## WHAT YOU NEED TO DO
Those lines of the data that hold the word "grado" are to be copied out.

INPUT RECORDS Block Start

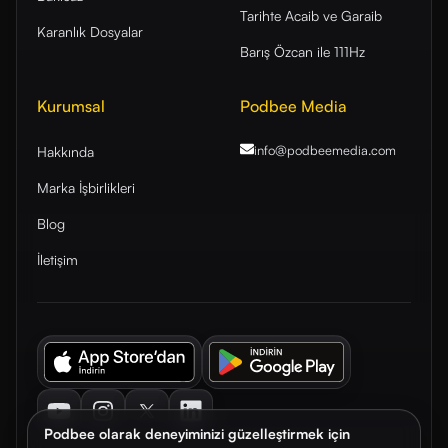
Tarihte Acaib ve Garaib
Karanlık Dosyalar
Barış Özcan ile 111Hz
Kurumsal
Podbee Media
info@podbeemedia
.com
Hakkında
Marka İşbirlikleri
Blog
İletişim
Youtube
Instagram
Twitter
LinkedIn
Podbee olarak deneyiminizi güzelleştirmek için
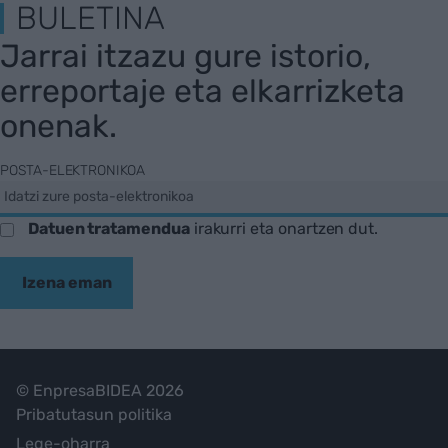
BULETINA
Jarrai itzazu gure istorio,
erreportaje eta elkarrizketa
onenak.
POSTA-ELEKTRONIKOA
Datuen tratamendua
irakurri eta onartzen dut.
Izena eman
© EnpresaBIDEA 2026
Pribatutasun politika
Lege-oharra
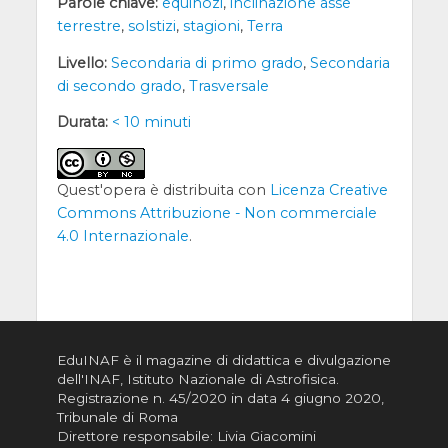
Parole chiave:
equinozi
,
inclinazione asse
terrestre
,
solstizi
,
stagioni
,
Terra
Livello:
Secondaria di primo grado
,
Secondaria
di secondo grado
,
Trasversale
Durata:
< 10 minuti
Quest'opera è distribuita con
Licenza Creative
Commons Attribuzione - Non commerciale
4.0 Internazionale
.
EduINAF è il magazine di didattica e divulgazione
dell'INAF,
Istituto Nazionale di Astrofisica
.
Registrazione n. 45/2020 in data 4 giugno 2020,
Tribunale di Roma
Direttore responsabile: Livia Giacomini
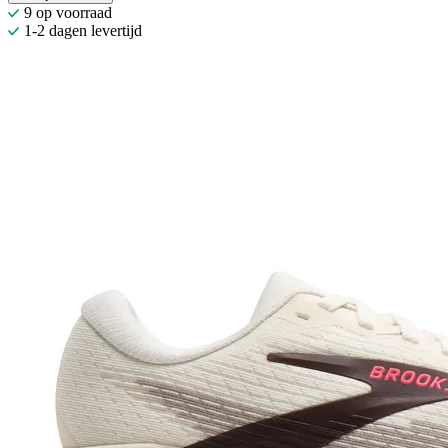
9 op voorraad
1-2 dagen levertijd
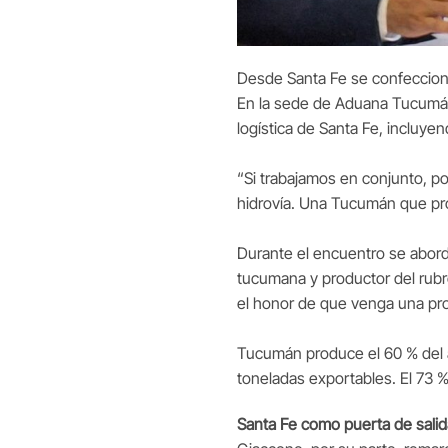
Desde Santa Fe se confecciona
En la sede de Aduana Tucumán 
logística de Santa Fe, incluyen
“Si trabajamos en conjunto, po
hidrovía. Una Tucumán que pr
Durante el encuentro se abord
tucumana y productor del rubr
el honor de que venga una prov
Tucumán produce el 60 % del 
toneladas exportables. El 73 
Santa Fe como puerta de salida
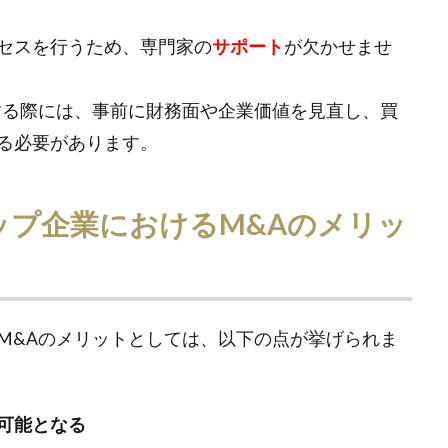
セスを行うため、専門家の
サポート
が欠かせませ
する際には、事前に財務面や企業価値を見直し、買
る必要があります。
ップ企業におけるM&Aのメリッ
M&Aのメリットとしては、以下の点が挙げられま
可能となる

INPUT RECORDS Block End

## REPLY
Secondaria di primo grado
di secondo grado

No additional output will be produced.